X-ray photoelectron spectroscopy (XPS), also known as ESCA (electron spectroscopy for chemical analysis) is a surface analysis technique which provides both elemental and chemical state information virtually without restriction on the type of material which can be analysed. The sample is illuminated with x-rays - monochromatic or unfiltered Al Kα or Mg Kα - and photoelectrons are emitted from the surface. The kinetic energy of these emitted electrons is characteristic of the element from which the photoelectron originated. The position and intensity of the peaks in an energy spectrum provide the desired chemical state and quantitative information.

Ultraviolet Photoemission Spectroscopy (UPS)

Ultra violet photoemission spectroscopy (UPS) is analogous to XPS but the excitation source is a helium discharge source.  Depending on the operating conditions of the source the photon energy can be optimised for He I = 21.22eV or He II = 40.8eV which is significantly lower energy than Al or Mg Kα used in XPS.  This technique measures the valence electrons and can be used to determine the sample work function. 

Reflection electron energy loss spectroscopy (REELS)

Electron energy loss spectroscopy (EELS) involves the exposure of the sample to a focussed beam of monoenergetic electrons, typically < 3keV.  As these electrons interact with the material some of them will undergo inelastic scattering whereby they lose some kinetic energy. 

Ion Scattering Spectroscopy (ISS)

A beam of positive ions frequently derived from He or Ar is directed at the surface.
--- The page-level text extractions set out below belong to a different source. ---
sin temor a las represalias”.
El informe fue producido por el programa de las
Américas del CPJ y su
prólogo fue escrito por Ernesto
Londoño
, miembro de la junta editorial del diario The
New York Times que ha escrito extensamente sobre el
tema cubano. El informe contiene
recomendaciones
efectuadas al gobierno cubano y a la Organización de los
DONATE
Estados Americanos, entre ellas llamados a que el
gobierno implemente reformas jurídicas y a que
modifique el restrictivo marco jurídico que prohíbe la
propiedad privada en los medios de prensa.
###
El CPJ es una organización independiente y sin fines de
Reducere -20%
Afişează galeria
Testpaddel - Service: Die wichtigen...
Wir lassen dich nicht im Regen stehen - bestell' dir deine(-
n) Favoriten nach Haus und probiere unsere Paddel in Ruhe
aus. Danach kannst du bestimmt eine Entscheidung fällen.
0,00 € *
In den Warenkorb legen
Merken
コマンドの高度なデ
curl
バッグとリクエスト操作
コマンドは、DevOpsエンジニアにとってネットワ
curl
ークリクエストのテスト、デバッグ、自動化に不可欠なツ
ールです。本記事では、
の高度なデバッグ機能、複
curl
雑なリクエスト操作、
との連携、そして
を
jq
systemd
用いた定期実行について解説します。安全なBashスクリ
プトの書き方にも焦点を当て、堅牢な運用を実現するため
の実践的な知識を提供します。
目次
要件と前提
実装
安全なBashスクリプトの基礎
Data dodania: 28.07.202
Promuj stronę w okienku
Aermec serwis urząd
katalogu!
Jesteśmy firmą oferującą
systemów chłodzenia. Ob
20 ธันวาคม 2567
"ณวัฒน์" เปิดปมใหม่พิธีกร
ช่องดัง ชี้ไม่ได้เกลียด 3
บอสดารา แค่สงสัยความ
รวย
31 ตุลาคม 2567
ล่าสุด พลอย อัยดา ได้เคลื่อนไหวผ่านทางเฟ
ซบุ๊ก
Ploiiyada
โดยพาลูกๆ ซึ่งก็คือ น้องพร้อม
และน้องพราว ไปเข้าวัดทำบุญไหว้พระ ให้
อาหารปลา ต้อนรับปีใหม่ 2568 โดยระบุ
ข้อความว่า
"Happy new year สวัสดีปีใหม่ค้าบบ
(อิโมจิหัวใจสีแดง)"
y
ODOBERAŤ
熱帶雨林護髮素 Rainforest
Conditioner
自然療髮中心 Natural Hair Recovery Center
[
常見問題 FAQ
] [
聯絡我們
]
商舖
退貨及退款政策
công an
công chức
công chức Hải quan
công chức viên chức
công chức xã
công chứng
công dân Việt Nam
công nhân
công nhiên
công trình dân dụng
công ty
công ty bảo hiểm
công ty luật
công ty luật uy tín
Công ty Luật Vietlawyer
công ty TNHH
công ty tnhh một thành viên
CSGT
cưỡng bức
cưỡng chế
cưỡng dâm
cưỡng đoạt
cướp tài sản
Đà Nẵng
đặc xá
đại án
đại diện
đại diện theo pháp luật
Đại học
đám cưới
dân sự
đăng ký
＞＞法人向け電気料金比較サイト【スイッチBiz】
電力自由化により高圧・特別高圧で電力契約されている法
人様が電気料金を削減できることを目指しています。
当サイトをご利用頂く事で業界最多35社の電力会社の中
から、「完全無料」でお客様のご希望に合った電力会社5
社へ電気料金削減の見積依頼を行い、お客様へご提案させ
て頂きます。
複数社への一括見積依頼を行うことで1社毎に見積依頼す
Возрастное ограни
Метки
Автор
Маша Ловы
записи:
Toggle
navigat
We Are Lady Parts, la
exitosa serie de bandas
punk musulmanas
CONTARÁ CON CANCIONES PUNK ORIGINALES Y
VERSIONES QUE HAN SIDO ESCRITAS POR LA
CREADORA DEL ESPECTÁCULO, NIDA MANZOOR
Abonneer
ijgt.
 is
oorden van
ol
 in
Some of these ions are reflected with the loss of energy appropriate to the simple binary elastic collision of the ion beam with a particular surface atom.  An ISS spectrum is easily obtained by recording the number of scattered primary ions collected per second as a function of their energy from zero to the energy of the primary beam. The technique is uniquely sensitive to the outermost layer of the surface and is complementary to SIMS (secondary ion mass spectrometry).

Inverse photoemission spectroscopy (IPES)

As the name suggests, the technique of inverse photoemission spectroscopy (IPES) is the opposite of the much more common photoemission (XPS) process.  It relies on incident low energy electrons interating with a materials unoccupied orbitals in the conduction band.  As these electrons make the direct transition to fill the unoccupied states the photons that are emitted are measured.  

Auger Electron Spectroscopy (AES)

Auger electron spectroscopy (AES) employs a beam of electrons as surface a probe. As a result of electronic rearrangements within the atoms, Auger electrons characteristic of each element present at the surface are emitted from the surface.   Since the probe electrons can be focused to diameters <0.5μm high spatial resolution analysis (scanning Auger microprobe, SAM) can be performed.  Rastering the focused electron beam synchronously with a video display, using scanning electron microscope (SEM) techniques, produces physical images and element distribution maps of the surface.